Before we write a single line of code, it's crucial to understand the problem domain. The definition is simple yet precise, with a few important rules to consider.

An isogram (also known as a "non-pattern word") is a word or phrase that does not contain any repeating letters. The core constraint is the uniqueness of alphabetical characters.

However, there are two special exceptions to this rule:

  • Spaces are allowed to appear multiple times.
  • Hyphens (dashes) are also allowed to appear multiple times.

Let's look at some examples to make this crystal clear:

  • lumberjacks - This is an isogram. Every letter (l, u, m, b, e, r, j, a, c, k, s) appears only once.
  • background - This is also an isogram.
  • six-year-old - This is a perfect example of the rules. Even though it contains a hyphen, all the letters (s, i, x, y, e, a, r, o, l, d) are unique.

Conversely, a word like isograms is not an isogram because the letter 's' appears twice. Similarly, abba is not an isogram because both 'a' and 'b' are repeated.


Why Is This Logic Important for ABAP Developers?

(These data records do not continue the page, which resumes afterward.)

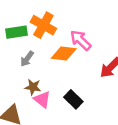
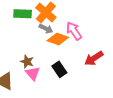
gray arrow: (27, 59) -> (46, 29), moved, turned -112
black rectangle: (73, 99) -> (59, 69), moved

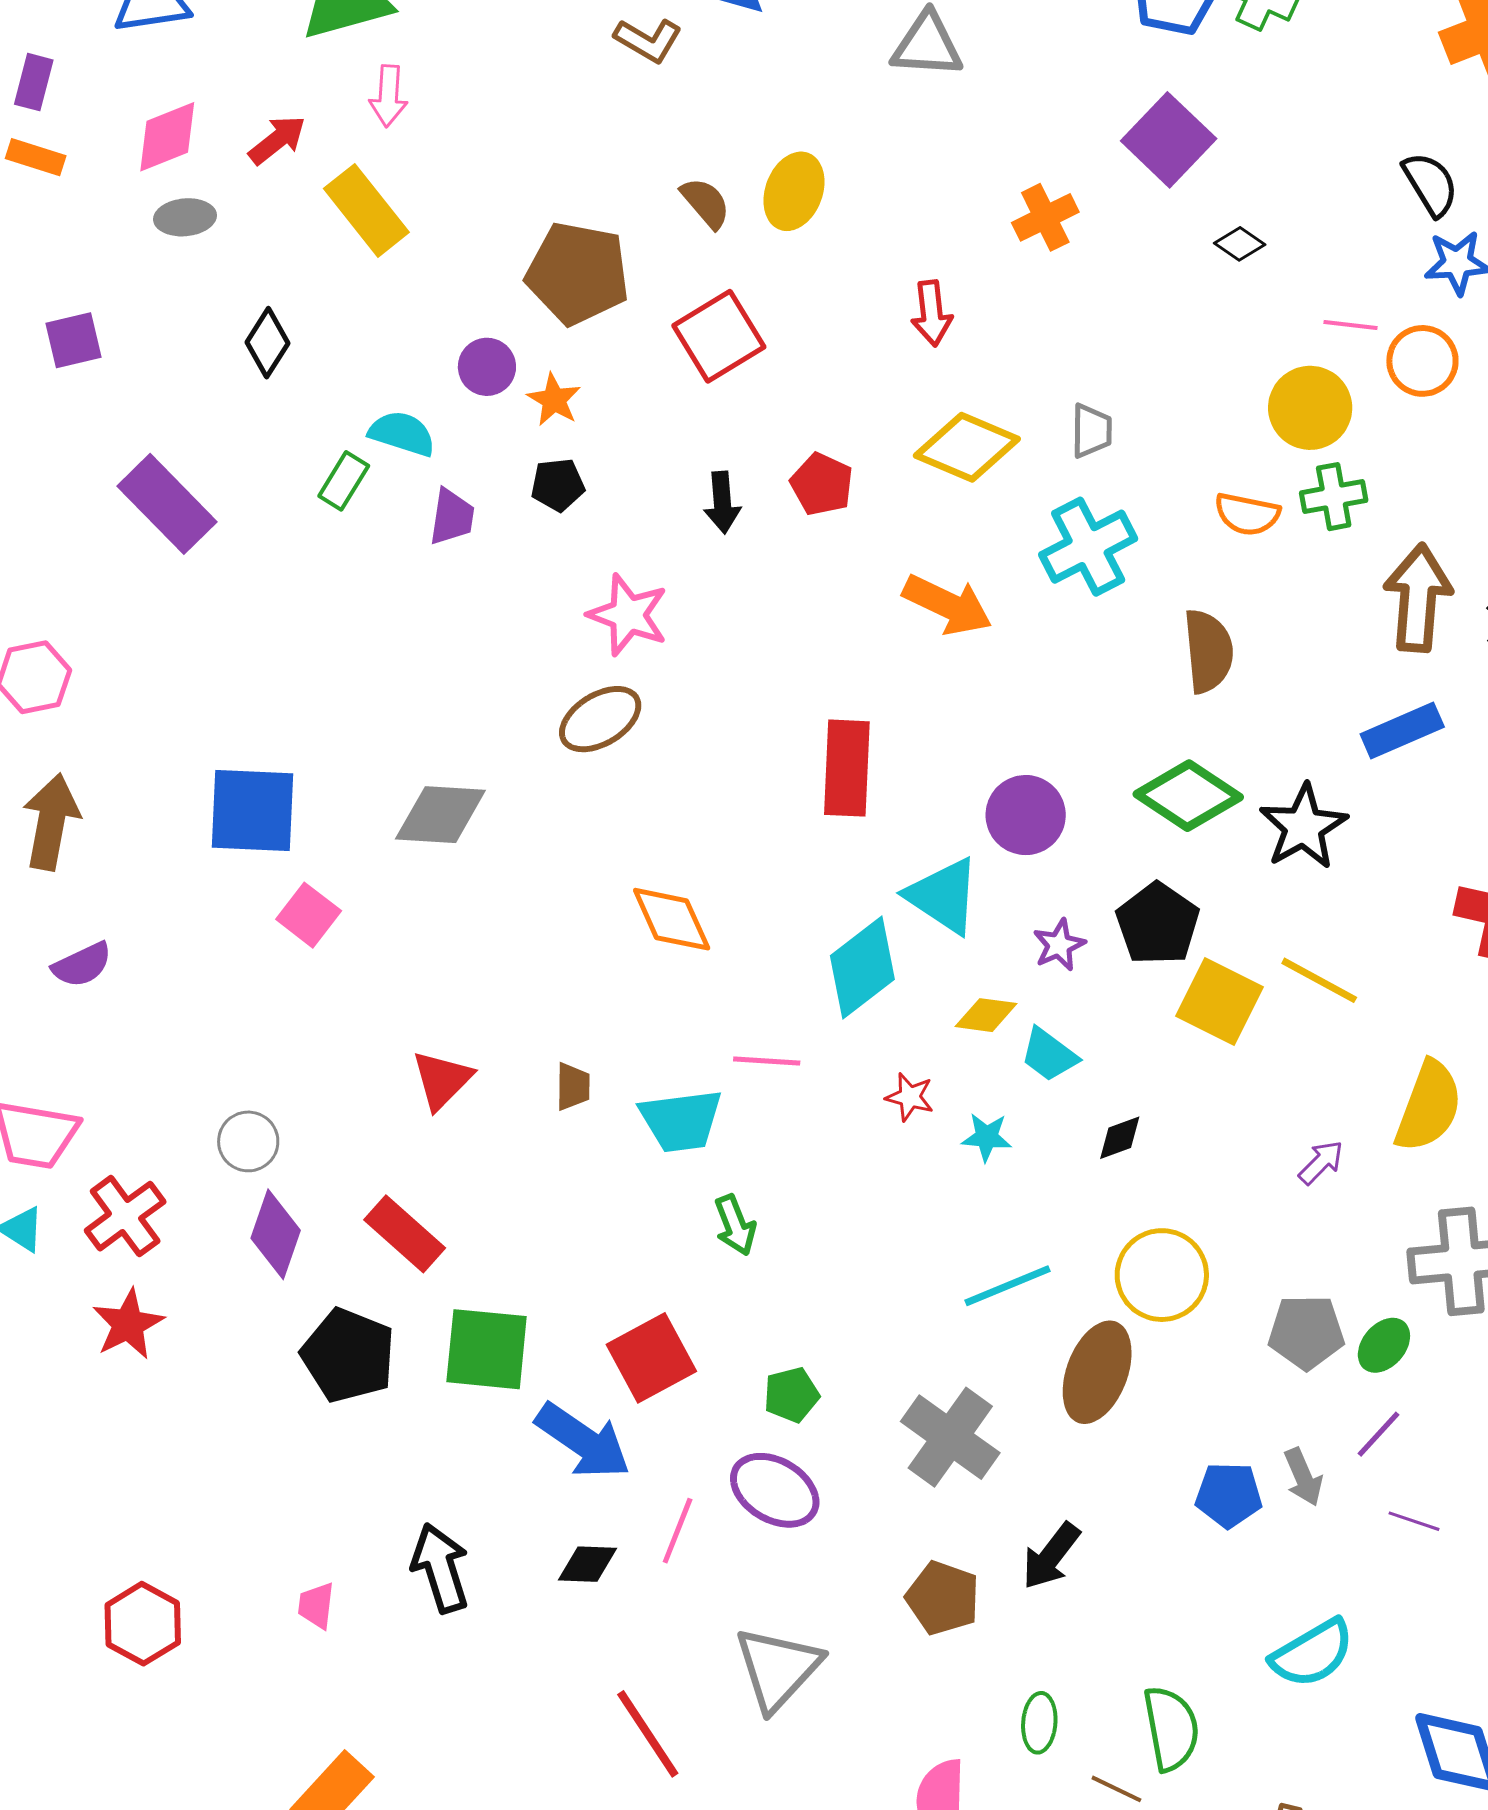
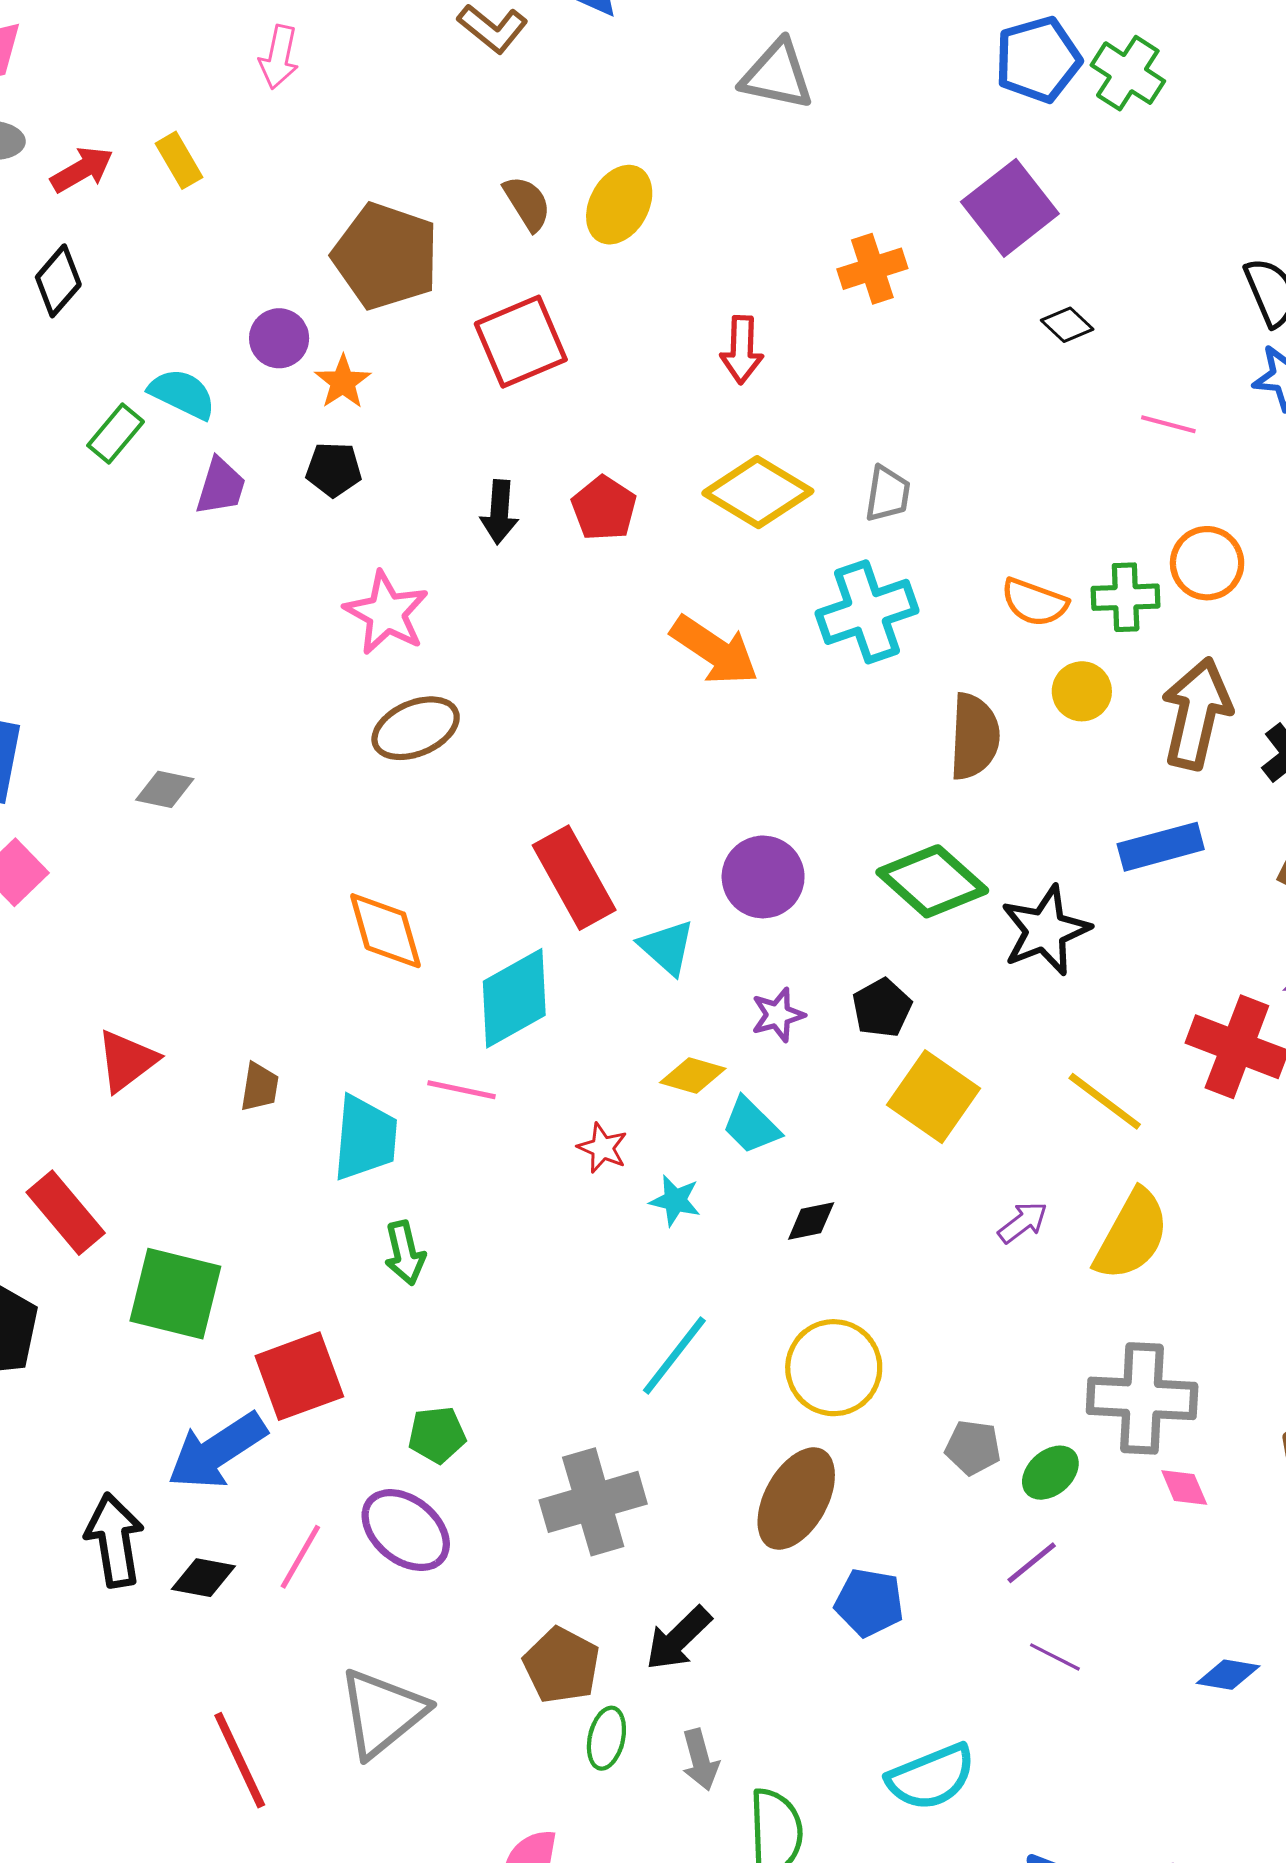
pink arrow: (388, 96) -> (279, 57), moved
red arrow: (277, 140) -> (82, 170), moved
yellow rectangle: (366, 210) -> (179, 160), size x0.6
orange circle: (1422, 361) -> (1207, 563), moved
yellow circle: (1310, 408) -> (1082, 691), moved, size x0.7
brown ellipse: (600, 719) -> (416, 728), moved
red rectangle: (847, 768) -> (574, 878), moved, turned -40
gray diamond: (440, 815) -> (165, 789), size x0.6
cyan triangle: (943, 896) -> (667, 947), size x0.7
black pentagon: (1158, 924) -> (882, 1008), size x0.7
cyan diamond: (862, 968) -> (514, 998), moved
yellow line: (1319, 980) -> (1105, 1101), moved
cyan trapezoid: (681, 1121) -> (365, 1138), turned -86
purple arrow: (1321, 1162) -> (1023, 1222), moved
cyan line: (1007, 1286) -> (674, 1356), turned -38
gray pentagon: (1306, 1332) -> (973, 1448), size x0.7
green square: (487, 1349) -> (175, 1294), moved
brown ellipse: (1097, 1372) -> (796, 1499), moved
gray cross: (950, 1437) -> (593, 1502), turned 30
blue arrow: (583, 1441) -> (217, 1451), turned 104
gray arrow: (1303, 1477) -> (700, 1760), moved
black arrow: (440, 1568) -> (114, 1540), moved
green ellipse: (1039, 1723) -> (606, 1738), moved

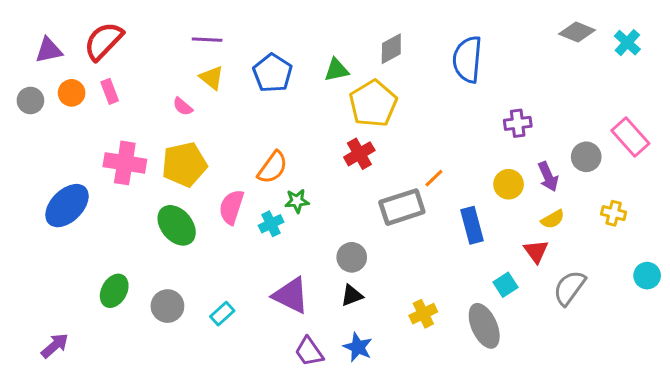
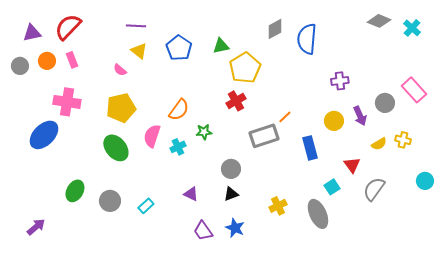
gray diamond: (391, 49) -> (275, 29), moved
pink cross: (125, 163) -> (67, 102), moved
green star: (297, 201) -> (204, 132), moved
yellow semicircle: (553, 219) -> (379, 144), moved
purple triangle: (291, 295) -> (191, 194), size x0.6

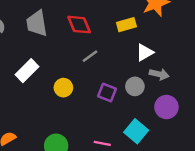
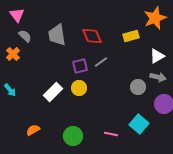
white triangle: (145, 52) -> (157, 56), moved
white rectangle: (27, 71) -> (53, 92), moved
purple square: (107, 92) -> (80, 66), moved, turned -35

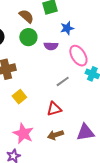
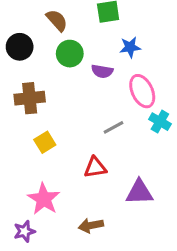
brown semicircle: (26, 16) -> (57, 20), moved
purple triangle: (85, 132) -> (139, 192), moved
brown arrow: (55, 135) -> (91, 225), moved

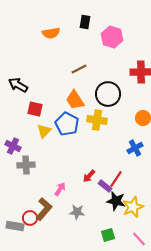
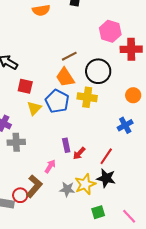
pink hexagon: (112, 37) -> (110, 31), moved
brown line: (79, 69) -> (69, 56), moved
purple rectangle: (105, 186) -> (66, 145), moved, turned 40
yellow star: (133, 207) -> (85, 184), moved

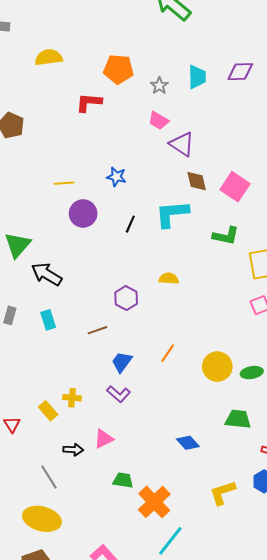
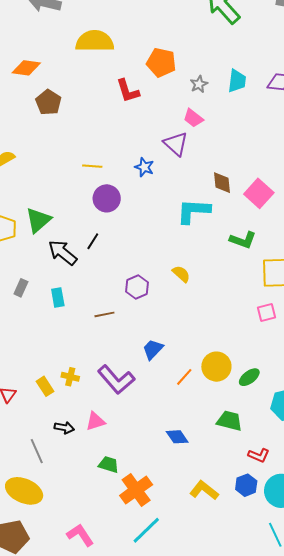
yellow semicircle: (49, 57) -> (95, 41), size x1.4
red L-shape: (89, 102) -> (128, 91), turned -120
purple triangle: (182, 144) -> (176, 144), moved
black line: (130, 224) -> (93, 241), moved
yellow semicircle: (169, 279) -> (181, 274), turned 30
orange line: (168, 353) -> (184, 377), moved
blue trapezoid: (122, 362) -> (153, 349), moved
green ellipse: (252, 373) -> (249, 377), turned -35
purple L-shape: (119, 394) -> (116, 380), size x1.6
yellow L-shape: (223, 493) -> (204, 490), turned 48

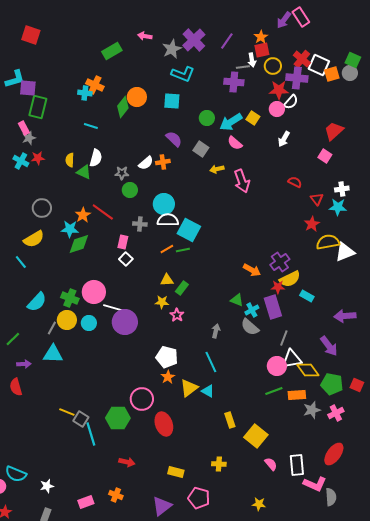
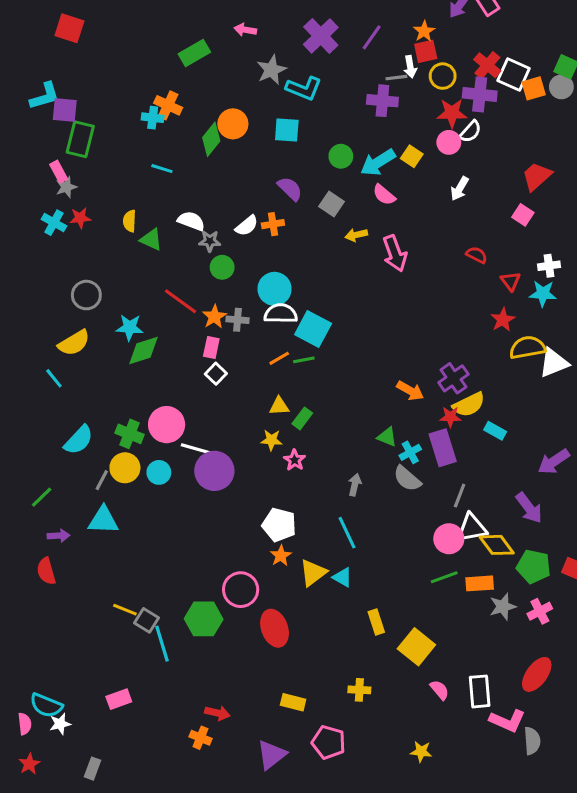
gray star: (172, 49) -> (271, 70), moved
white semicircle: (96, 158) -> (191, 221), moved, turned -84
orange star: (83, 215) -> (214, 317), moved
purple arrow: (345, 316) -> (554, 462), turned -30
red arrow: (127, 462) -> (217, 713), moved
white star: (47, 486) -> (60, 724), moved
pink rectangle: (86, 502) -> (119, 699), moved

While checking for isograms might seem like a purely academic puzzle, the underlying principles are directly applicable to everyday tasks in the SAP world. Mastering this logic equips you with skills in several critical areas:

  • Data Validation & Cleansing: Imagine a scenario where a user must enter a unique set of preference codes, or a material characteristic must not contain duplicate flags. The logic for checking isograms is the foundation for such validation rules.
  • Algorithmic Thinking: This problem forces you to think about efficiency. How can you check for duplicates with the minimum number of operations? This mindset is invaluable when working with large datasets in SAP, where performance is paramount.
  • Mastery of String Operations: You will become intimately familiar with essential ABAP statements like TRANSLATE, REPLACE, and offset-based string access, which are fundamental for processing any character-based data.
  • Effective Use of Internal Tables: The most efficient solution involves using an internal table to keep track of characters you've already seen. This module is a practical lesson in choosing the right table type (like a SORTED TABLE) for performance-critical lookups.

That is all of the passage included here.